Agentic Retrieval-Augmented Generation for Time Series Analysis
Chidaksh Ravuru, Sagar Srinivas Sakhinana, Venkataramana Runkana
TL;DR
The paper tackles time series analysis under distribution shifts and missing data by introducing Agentic-RAG, a hierarchical multi-agent framework where a master controller delegates tasks to task-specific sub-agents that leverage internal prompt pools and fine-tuned small language models. A dynamic prompting mechanism retrieves relevant historical patterns to condition predictions, while instruction-tuning and Direct Preference Optimization align model outputs with task goals. Extensive experiments across forecasting, anomaly detection, imputation, and classification on real-world multivariate datasets demonstrate competitive or state-of-the-art performance and validate the importance of each component via ablation.
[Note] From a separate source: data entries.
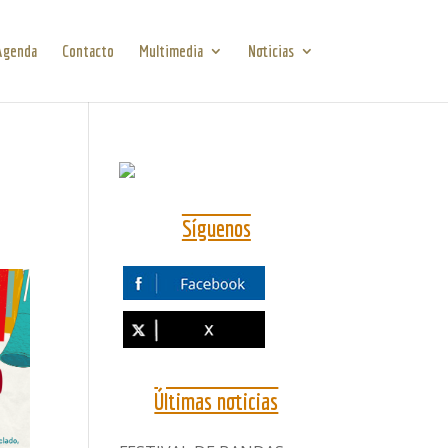
Agenda
Contacto
Multimedia
Noticias
Síguenos
Últimas noticias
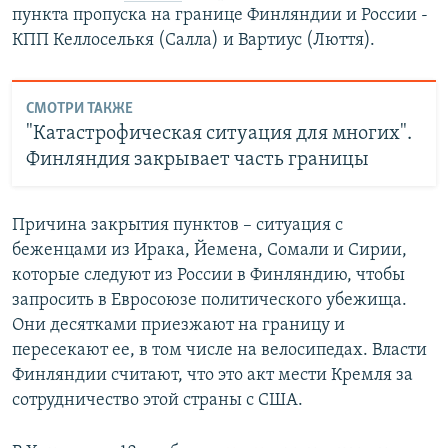
пункта пропуска на границе Финляндии и России -
КПП Келлоселькя (Салла) и Вартиус (Люття).
СМОТРИ ТАКЖЕ
"Катастрофическая ситуация для многих".
Финляндия закрывает часть границы
Причина закрытия пунктов – ситуация с
беженцами из Ирака, Йемена, Сомали и Сирии,
которые следуют из России в Финляндию, чтобы
запросить в Евросоюзе политического убежища.
Они десятками приезжают на границу и
пересекают ее, в том числе на велосипедах. Власти
Финляндии считают, что это акт мести Кремля за
сотрудничество этой страны с США.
The work offers a modular, scalable approach to time-series tasks that can adapt to diverse datasets and nonstationary patterns.
Abstract
Time series modeling is crucial for many applications, however, it faces challenges such as complex spatio-temporal dependencies and distribution shifts in learning from historical context to predict task-specific outcomes. To address these challenges, we propose a novel approach using an agentic Retrieval-Augmented Generation (RAG) framework for time series analysis. The framework leverages a hierarchical, multi-agent architecture where the master agent orchestrates specialized sub-agents and delegates the end-user request to the relevant sub-agent. The sub-agents utilize smaller, pre-trained language models (SLMs) customized for specific time series tasks through fine-tuning using instruction tuning and direct preference optimization, and retrieve relevant prompts from a shared repository of prompt pools containing distilled knowledge about historical patterns and trends to improve predictions on new data. Our proposed modular, multi-agent RAG approach offers flexibility and achieves state-of-the-art performance across major time series tasks by tackling complex challenges more effectively than task-specific customized methods across benchmark datasets.